Como refere o Ac. do S.T.J. de 11/02/2016, “Sendo a decisão do tribunal a quo o resultado da valoração de meios de prova sujeitos à livre apreciação, tais como documentos particulares sem valor confessório, relatórios periciais ou declarações da parte a que não corresponda confissão, desde que a parte interessada cumpra o ónus de impugnação prescrito pelo art. 640º, a Relação, como tribunal de instância, está em posição de proceder à sua reavaliação, expressando, a partir deles, a sua convicção com total autonomia.
Fazendo incidir sobre os meios probatórios os deveres e os poderes legalmente consagrados e que designadamente emanam dos princípios da livre apreciação (art. 607º, nº 5, do NCPC) ou da aquisição processual (art. 413º do NCPC), deve reponderar as questões de facto em discussão e expressar o resultado que obtiver: confirmar a decisão, decidir em sentido oposto ou, num plano intermédio, alterar a decisão no sentido restritivo ou explicativo” (ut Proc.º 907/13.5TBPTG.E1.S1, Cons.º Abrantes Geraldes, in www.dgsi.pt).
De acordo com o art.º 341.º do C.C. as provas têm por função a demonstração da realidade dos factos. Sem embargo, não se exige que a demonstração conduza a uma verdade absoluta (objectivo impossível de atingir) mas tão-só a um elevado grau de probabilidade, suficiente para as necessidades práticas da vida (cfr. MANUEL DE ANDRADE in “Noções Elementares de Processo Civil”, págs. 191 e 192), mas quem tem o ónus da prova de um facto tem de conseguir “criar no espírito do julgador um estado de convicção, assente na certeza relativa do facto”, como escreveram ANTUNES VARELA et Al. (in “Manual de Processo Civil”, Coimbra Editora, pág. 420).
As regras sobre o ónus da prova constam dos art.os 342º. a 346.º do C.C., sendo que o princípio basilar é o que vem estabelecido no primeiro daqueles preceitos legais: quem invoca um direito tem de fazer a prova dos factos que o constituem. Já os factos impeditivos, modificativos ou extintivos têm de ser provados por aquele contra quem o direito é invocado.

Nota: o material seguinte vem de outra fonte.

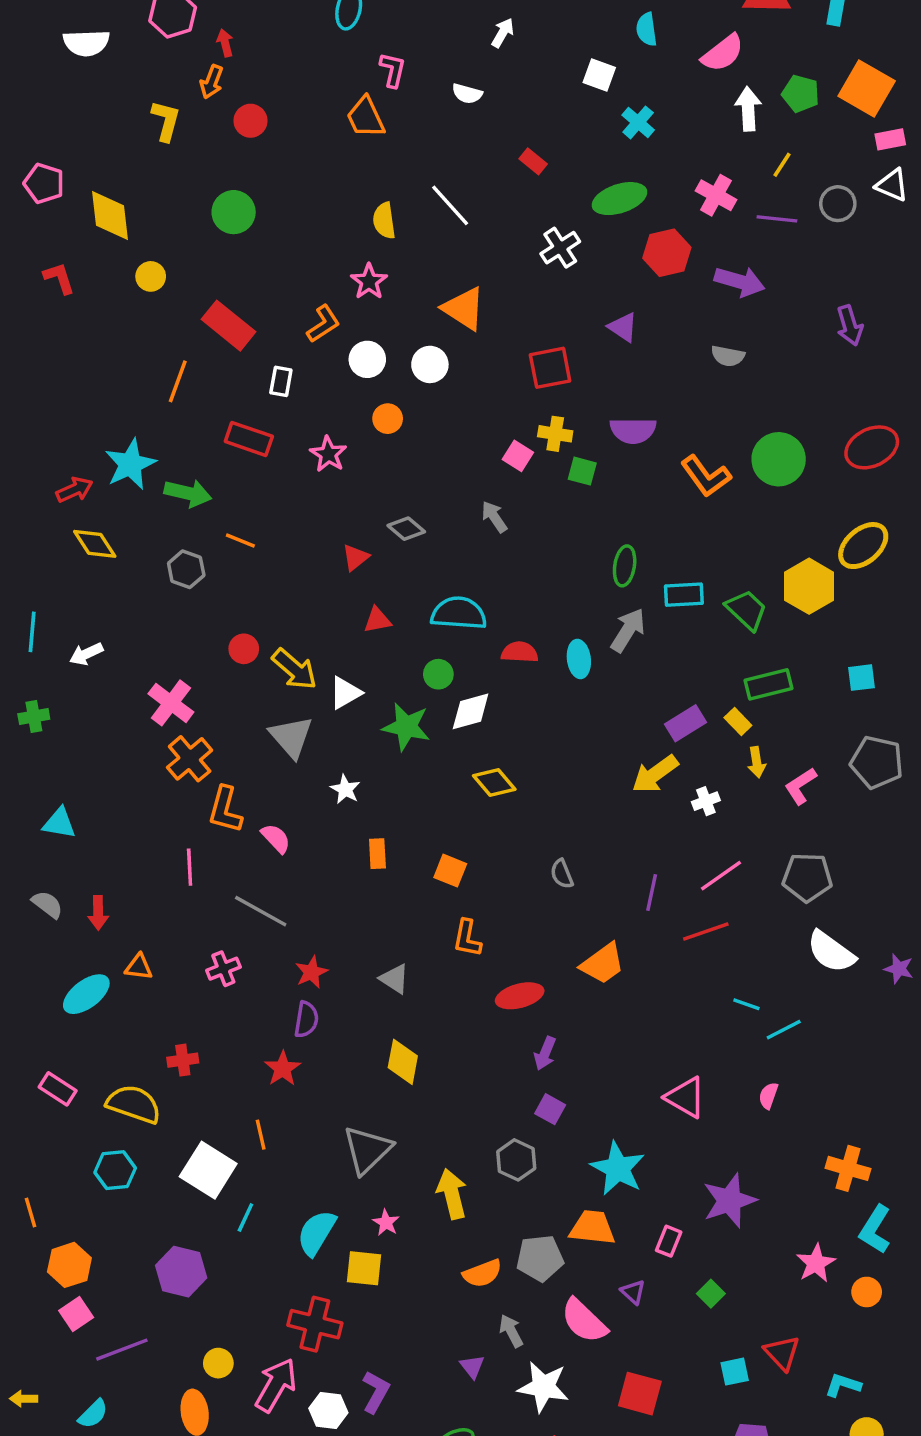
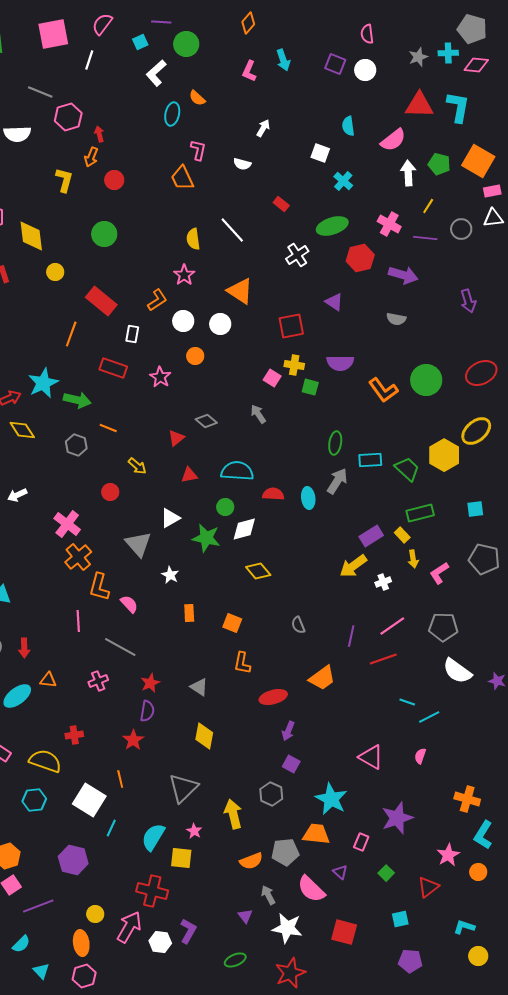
white triangle: (892, 185) -> (493, 218), turned -30
yellow arrow: (295, 669) -> (137, 466), moved, size x0.7
red triangle: (782, 1353) -> (428, 887), moved, turned 35

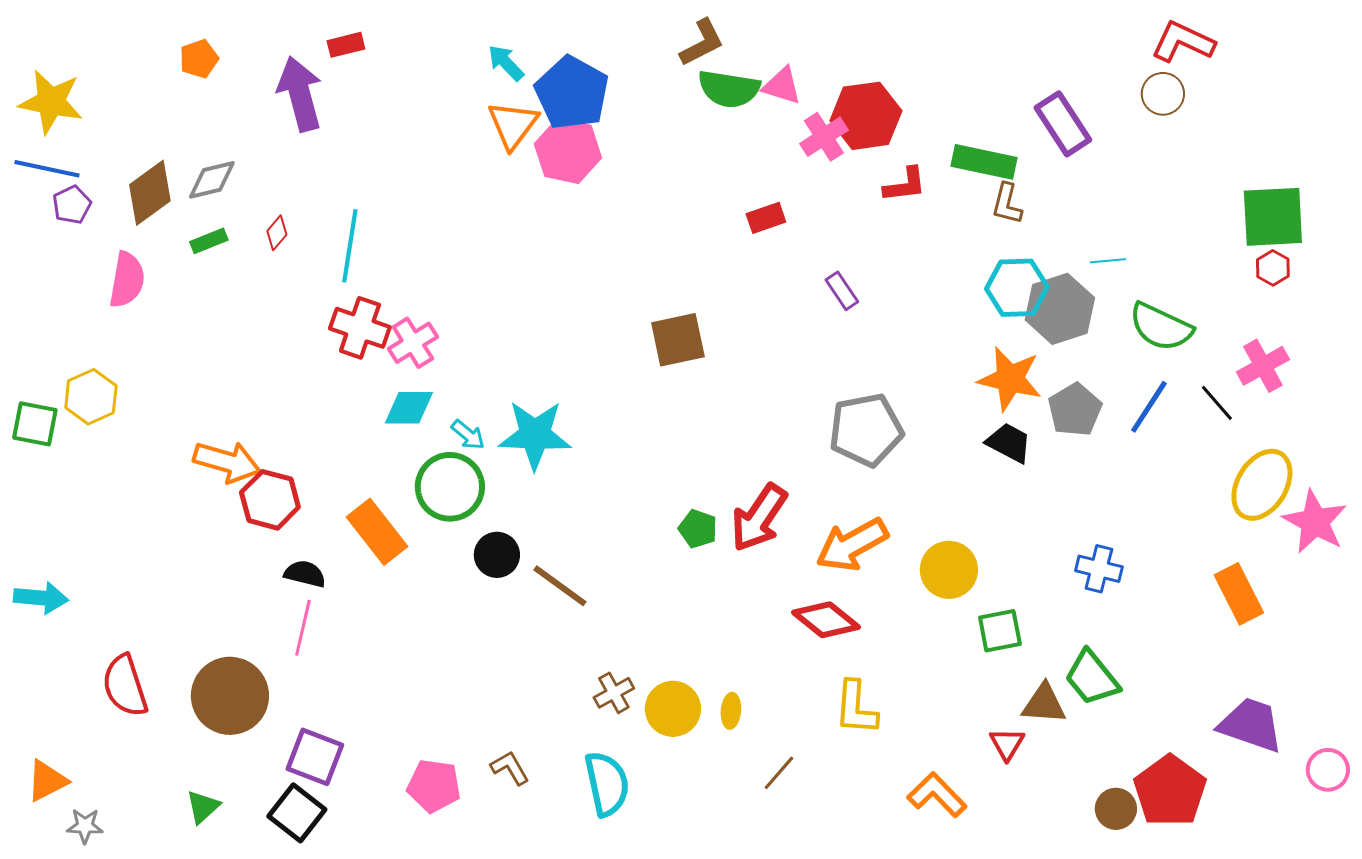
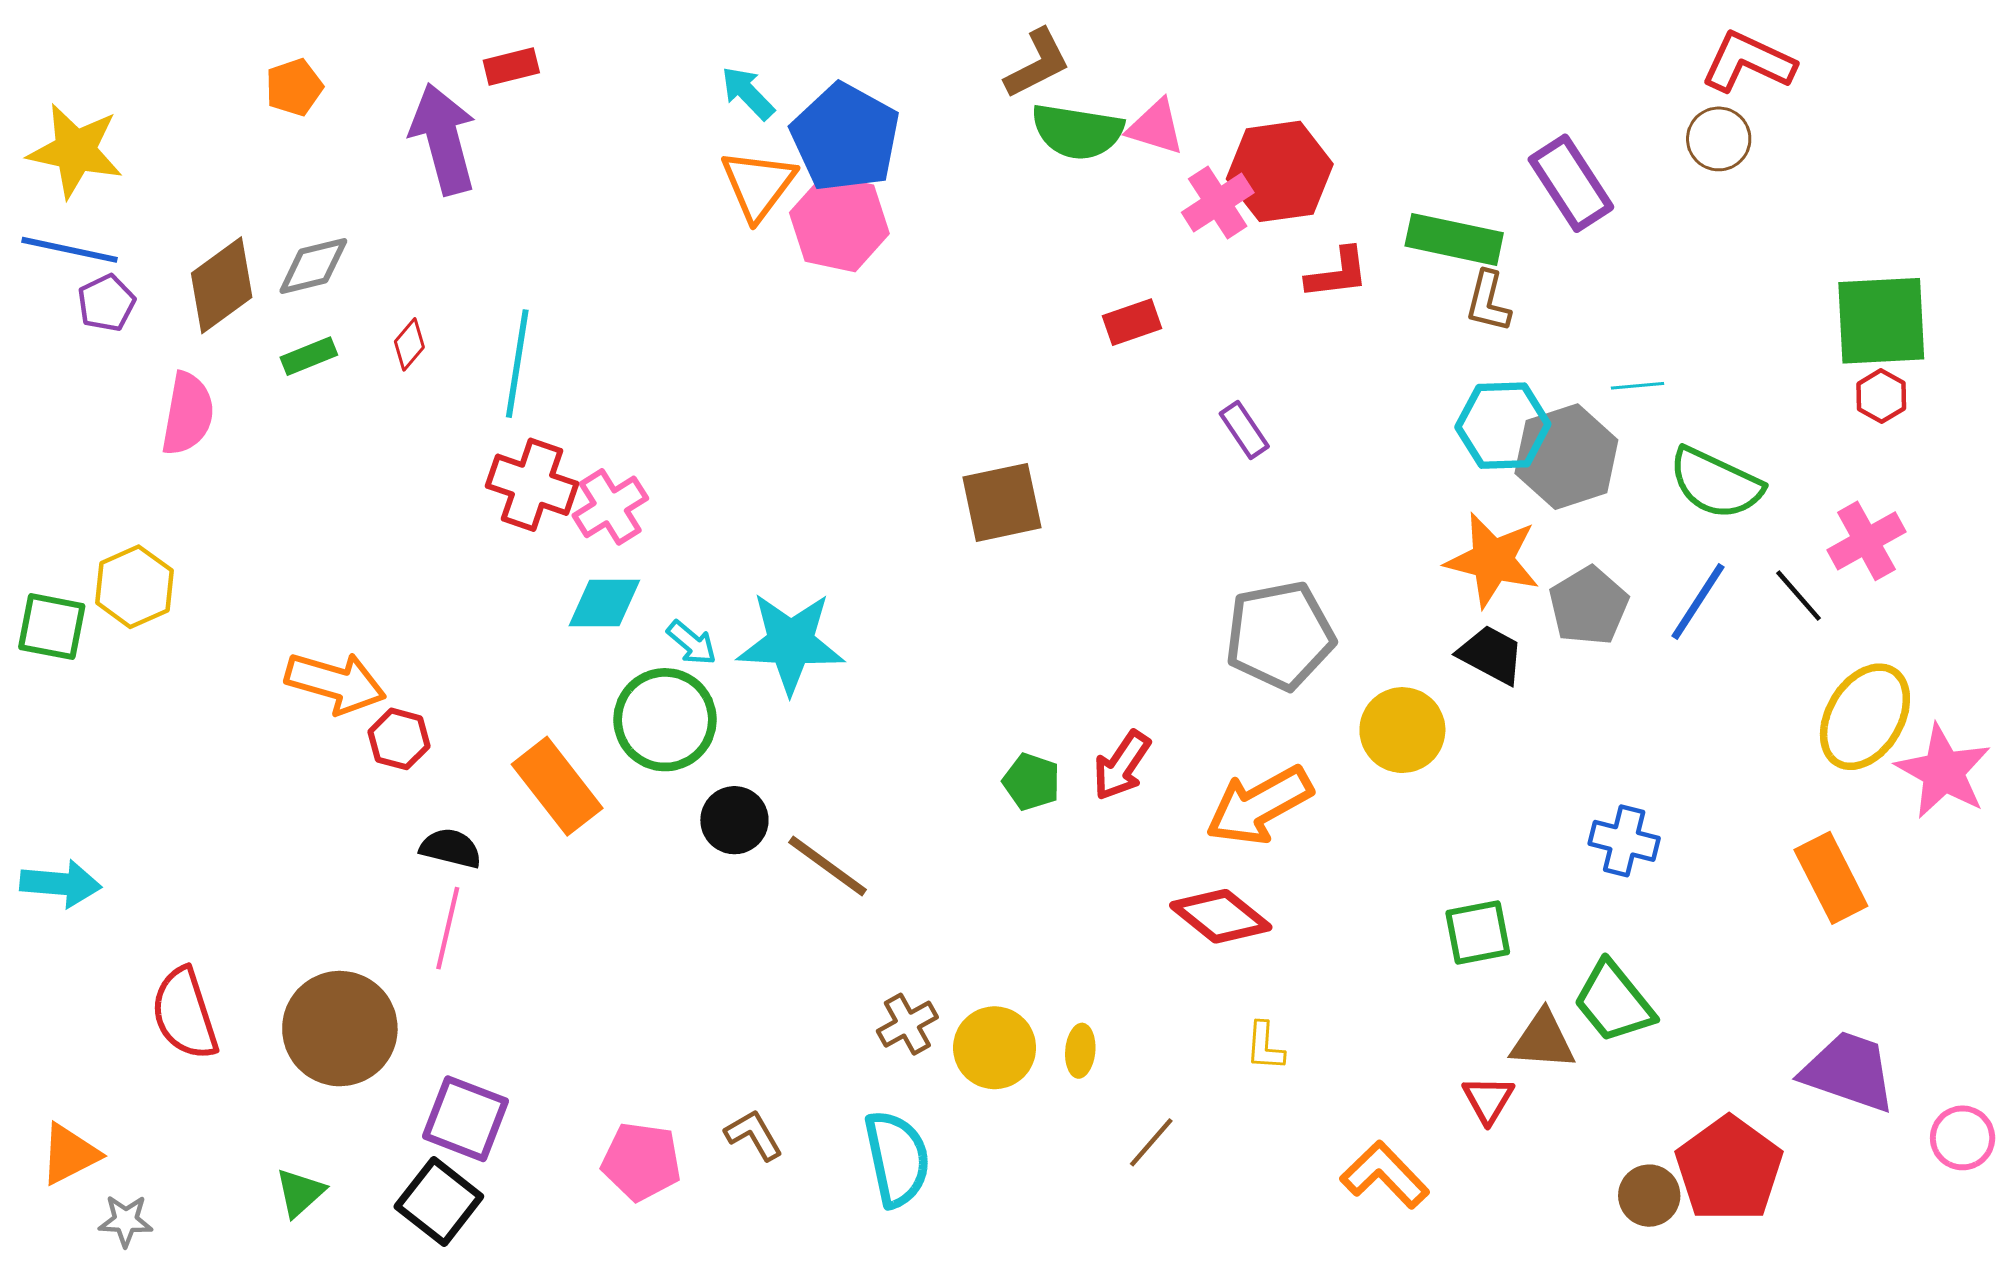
red hexagon: (270, 500) -> (399, 739), size x0.7
red arrow: (759, 518) -> (1122, 766), size x0.7
yellow circle: (949, 570) -> (1402, 730), moved
yellow L-shape: (856, 708) -> (1265, 1046), size x0.6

Complementarmente àquelas regras e princípios de direito material, cumpre ainda ter presente o princípio de direito adjectivo consagrado no art.º 414.º do C.P.C., de interpretação da dúvida sobre a realidade de um facto ou sobre a repartição do ónus da prova, que se resolve contra a parte à qual o facto aproveita. O art.º 346.º do C.C. reporta-se, precisamente, à contraprova destinada a tornar duvidosos os factos – não se conseguindo ultrapassar a dúvida, a questão é decidida contra a parte onerada com a prova.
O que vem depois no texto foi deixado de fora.